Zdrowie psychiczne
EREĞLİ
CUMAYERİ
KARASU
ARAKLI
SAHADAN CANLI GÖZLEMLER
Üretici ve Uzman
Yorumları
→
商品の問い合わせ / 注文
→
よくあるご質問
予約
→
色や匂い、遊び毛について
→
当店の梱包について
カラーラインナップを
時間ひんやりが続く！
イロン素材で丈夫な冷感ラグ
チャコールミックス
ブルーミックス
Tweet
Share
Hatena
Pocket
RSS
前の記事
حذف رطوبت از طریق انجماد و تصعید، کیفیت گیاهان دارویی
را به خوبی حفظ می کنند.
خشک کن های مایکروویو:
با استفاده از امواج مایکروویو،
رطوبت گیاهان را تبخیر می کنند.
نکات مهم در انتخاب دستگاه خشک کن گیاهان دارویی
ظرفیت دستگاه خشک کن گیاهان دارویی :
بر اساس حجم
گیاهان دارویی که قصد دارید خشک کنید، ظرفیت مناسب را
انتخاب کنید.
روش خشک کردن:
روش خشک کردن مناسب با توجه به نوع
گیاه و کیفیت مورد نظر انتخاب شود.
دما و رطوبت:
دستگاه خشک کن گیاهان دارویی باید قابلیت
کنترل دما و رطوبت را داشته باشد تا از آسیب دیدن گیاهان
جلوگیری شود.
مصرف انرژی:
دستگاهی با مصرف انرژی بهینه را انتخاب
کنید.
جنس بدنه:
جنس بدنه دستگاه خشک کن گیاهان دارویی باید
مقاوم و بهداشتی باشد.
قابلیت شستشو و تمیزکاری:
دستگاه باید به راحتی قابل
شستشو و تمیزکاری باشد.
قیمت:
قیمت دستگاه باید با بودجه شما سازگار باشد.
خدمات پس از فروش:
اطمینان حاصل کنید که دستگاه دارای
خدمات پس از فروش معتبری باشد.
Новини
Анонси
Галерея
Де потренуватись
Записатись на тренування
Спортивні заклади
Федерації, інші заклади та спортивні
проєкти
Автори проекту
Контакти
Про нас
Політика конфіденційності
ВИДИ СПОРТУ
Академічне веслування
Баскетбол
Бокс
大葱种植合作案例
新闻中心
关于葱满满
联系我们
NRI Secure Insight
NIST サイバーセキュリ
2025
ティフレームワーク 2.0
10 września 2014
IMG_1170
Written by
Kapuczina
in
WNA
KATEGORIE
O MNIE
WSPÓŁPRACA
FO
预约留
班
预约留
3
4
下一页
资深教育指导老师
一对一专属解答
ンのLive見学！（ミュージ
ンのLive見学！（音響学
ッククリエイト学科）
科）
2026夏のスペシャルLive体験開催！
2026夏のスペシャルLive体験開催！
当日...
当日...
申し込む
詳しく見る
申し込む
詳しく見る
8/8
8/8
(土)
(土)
--------------------
WHAT THIS TASK INVOLVES:
Above are the records. Copy every line in them holding "کنند".

RESPONSE TO THE EXERCISE:
را به خوبی حفظ می کنند.
رطوبت گیاهان را تبخیر می کنند.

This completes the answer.